Kebaikan yang dilakukan manusia atas kendali dari Tuhan. Sebaliknya, kejahatan yang dilakukan manusia juga berdasar kendali Allah swt. Sudut berpikir seperti ini sekilas nampak benar dalam pandangan.
Akan tetapi, jika dicermati lebih dalam pemahaman seperti ini mempunyai nilai keruwetan yang lebih dalam. Tuhan akan berperan dalam segala laku manusia, termasuk laku kejahatan. Dan bila diteruskan, Tuhan akan berperan dalam kejerumusan dosa.
Oleh karenanya, pemahaman seperti ini dianggap melenceng dari kaidah Islamiyah. Tidak mungkin Allah swt berbuat dosa. Dirinya adalah dzat yang suci dan terbebas dari segala khilaf dan dosa. Maka dalam dirinya kesucian dan kebenaranlah yang menyelimuti setiap langkah. Tidak akan tampak sedikitpun titik hitam akibat kesalahan ataupun dosa dari para makhluknya.
Bersangkut dengan hidayah, perilaku manusia juga ikut berperan dalam prosesi hidayah. Menurut KH Ahmad Musthofa Bisri (Gus Mus), hidayah itu melalui dua jalan, yaitu hidayah yang melalui ikhtiyar dan hidayah yang mutlak karena kehendak Allah swt.

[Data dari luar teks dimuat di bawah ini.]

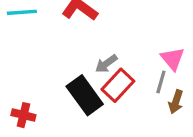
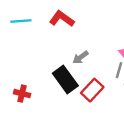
red rectangle: (118, 85) -> (92, 90), moved

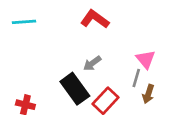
red L-shape: (62, 19) -> (95, 19), moved

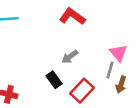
black rectangle: (75, 89) -> (54, 80), size x0.6

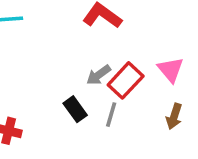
gray line: (110, 70) -> (111, 115), moved
red rectangle: (82, 91) -> (126, 80), moved

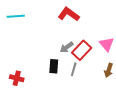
black rectangle: (75, 109) -> (54, 66), turned 40

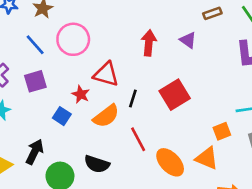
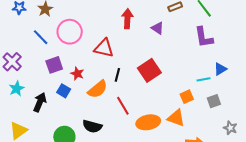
red arrow: (149, 43) -> (127, 19), moved
red triangle: (106, 74) -> (104, 48), moved
purple square: (35, 81) -> (54, 65), moved
black arrow: (35, 152) -> (40, 102), moved
orange ellipse: (170, 162) -> (148, 122), turned -55

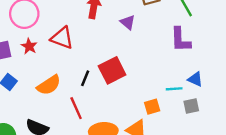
blue triangle: (220, 69) -> (195, 79), turned 48
red star: (77, 74) -> (29, 46), moved
black line: (117, 75) -> (85, 78), moved
gray square: (214, 101) -> (191, 106), moved

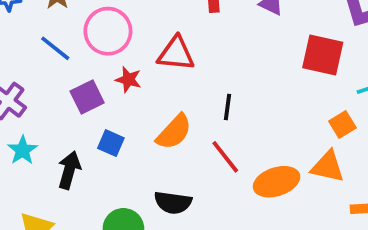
red square: (112, 70) -> (323, 55), moved, turned -36

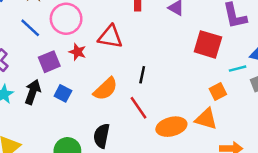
black arrow: (69, 170) -> (33, 92), moved
black semicircle: (173, 203) -> (102, 136), turned 90

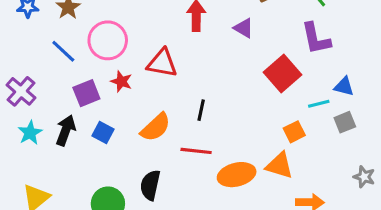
red square: (208, 44) -> (282, 74), turned 32
red line: (138, 108) -> (196, 151), turned -50

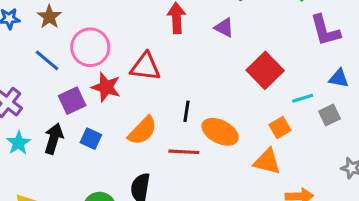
purple L-shape: (316, 39) -> (325, 30), moved
red star: (121, 81) -> (106, 87), size x1.4
blue triangle: (344, 86) -> (339, 78), moved
orange ellipse: (237, 175) -> (220, 132), moved, turned 44

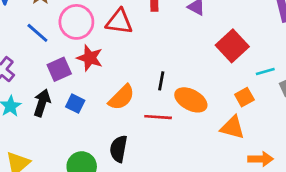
red triangle: (145, 67) -> (119, 22), moved

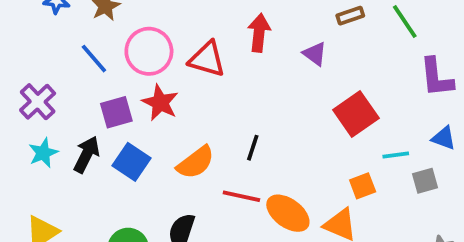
orange ellipse: (191, 100) -> (288, 213), moved
blue square: (75, 104) -> (131, 162), size x1.4

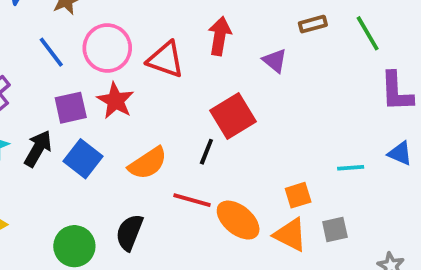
red square: (356, 114) -> (233, 116), moved
gray square: (425, 181) -> (335, 230), moved
orange square: (363, 186) -> (298, 195), moved

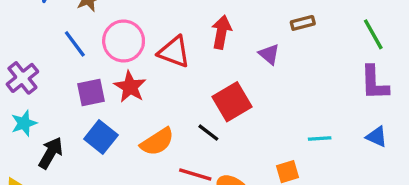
green line: (368, 33) -> (373, 34), moved
black arrow: (38, 149) -> (51, 153), moved
black line: (206, 152) -> (208, 133), turned -75
cyan line: (351, 168) -> (320, 139), moved

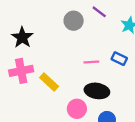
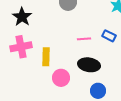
yellow rectangle: (49, 82) -> (46, 57), turned 48
pink circle: (77, 109) -> (61, 78), moved

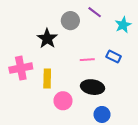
black star: (22, 17) -> (47, 39), moved

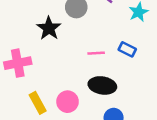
yellow rectangle: (47, 79) -> (38, 103), moved, turned -30

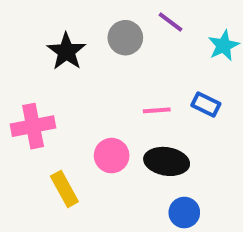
black star: (49, 28) -> (66, 51), moved
pink circle: (68, 102) -> (112, 156), moved

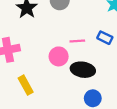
pink circle: (112, 156) -> (59, 56), moved

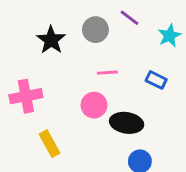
pink line: (77, 41) -> (107, 73), moved

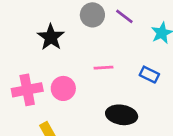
gray circle: (95, 30) -> (92, 15), moved
pink circle: (94, 105) -> (63, 88), moved

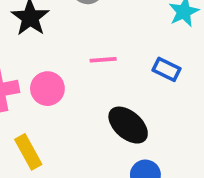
black ellipse: (122, 115) -> (128, 125), turned 32

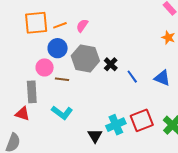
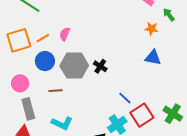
pink circle: (45, 67) -> (20, 83), moved
blue line: (132, 77) -> (125, 98), moved
blue triangle: (162, 78) -> (153, 58), moved

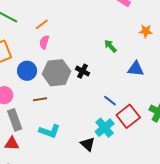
green arrow: (169, 15) -> (110, 46), moved
orange star: (151, 29) -> (146, 31), moved
orange line: (43, 38) -> (42, 24), moved
blue triangle: (153, 58) -> (136, 69), moved

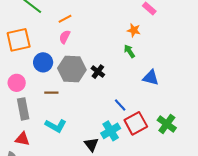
orange star: (146, 31) -> (134, 30), moved
red triangle: (12, 144) -> (22, 139), moved

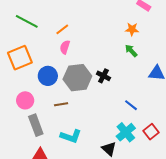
red square: (136, 123) -> (151, 132), moved, size x0.7

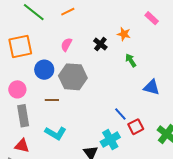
orange line: (62, 29) -> (68, 12), moved
orange star: (132, 29) -> (124, 34), moved
black cross: (103, 76) -> (100, 44), moved
red square: (151, 132) -> (136, 127), moved

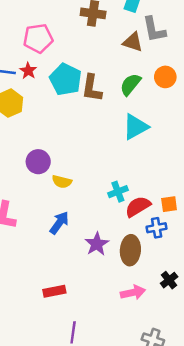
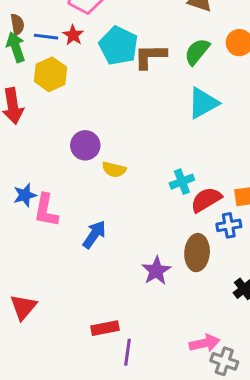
brown L-shape: (92, 88) -> (150, 56), turned 80
blue arrow: (59, 223) -> (94, 234), moved
purple star: (97, 244) -> (156, 271), moved
red rectangle: (54, 291) -> (105, 328), moved
pink arrow: (133, 293) -> (205, 343), moved

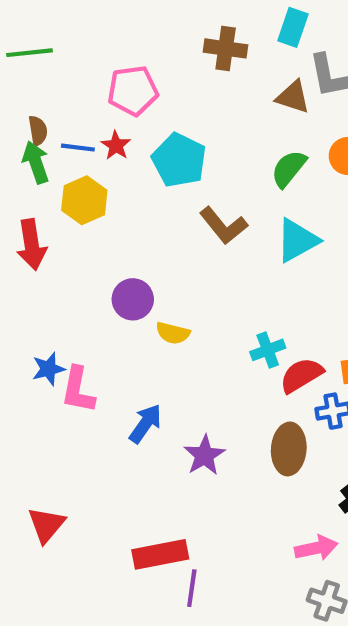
brown L-shape: (150, 56) -> (223, 226), moved, turned -128
purple star: (156, 271) -> (204, 455), moved
red rectangle: (105, 328) -> (160, 554), size x1.4
pink arrow: (205, 343) -> (316, 548), moved

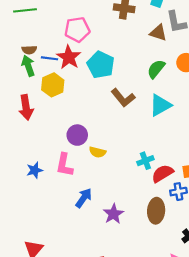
brown semicircle: (38, 131) -> (29, 50), turned 96
red star: (116, 145) -> (69, 57), size x1.6
pink L-shape: (78, 390) -> (64, 165), moved

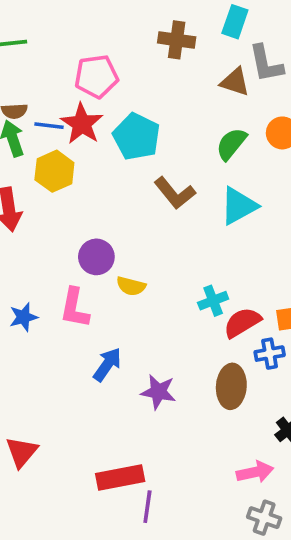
purple star: (113, 214) -> (158, 392), turned -30

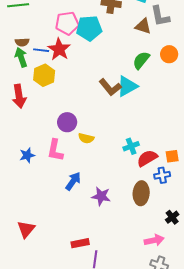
cyan pentagon: (137, 137) -> (89, 28), moved, turned -30
cyan triangle: (239, 206) -> (127, 86), moved
red rectangle: (120, 478) -> (80, 243), size x0.7

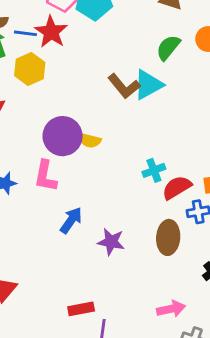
purple circle: (67, 122) -> (63, 136), size x1.4
yellow semicircle: (86, 138) -> (90, 140), moved
pink arrow: (154, 240) -> (171, 309), moved

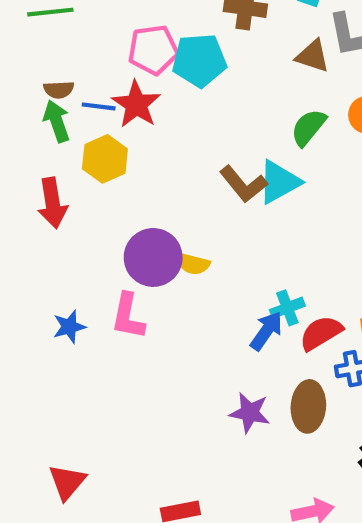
blue arrow: (71, 220) -> (266, 331), moved
purple star: (111, 242) -> (250, 413), moved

Seseorang akan terbuka hatinya memeluk agama Islam jika kedua jalur tersebut bertemu. Menghadirkan getaran tersendiri akibat dahsyatnya cahaya kebenaran Tuhan.
Maka tentulah dakwah harus tetap dilaksanakan. Fungsi dari dakwah sendiri untuk menyambut jalur hidayah Allah swt secara mutlak. Bila jalur hidayah melalui ikhtiyar tidak digerakkan, maka mustahil keduanya bertemu.
Mustahil pula Allah memberi hidayah bila manusia tidak bekerja sesuai jalan yang ditentukan Tuhan. Maka hidayah akan datang bila keduanya berjalan secara beriringan.
Allah akan memberikan hidayah jika manusia melangkah dalam satu alunan kebenaran. Usaha akan beriringan dengan kuasa yang diberikan Tuhan. Seperti yang diutarakan dalam surat Ar Rad, Allah tidak akan mengubah suatu kaum jika orang tersebut tidak berusaha sendiri.
Maka inilah bentuk keseimbangan yang Allah berikan. Memberikan kesempatan bagi manusia untuk berusaha. Mengembangkan segala bentuk kreatifitas untuk mewarnai dunia serta isinya.
Jika pemahaman hanya digantungkan pada Allah swt semata, niscaya tatanan kehidupan yang telah diciptakan sejak lama akan hancur dengan sendirinya. Wallahu A’lam.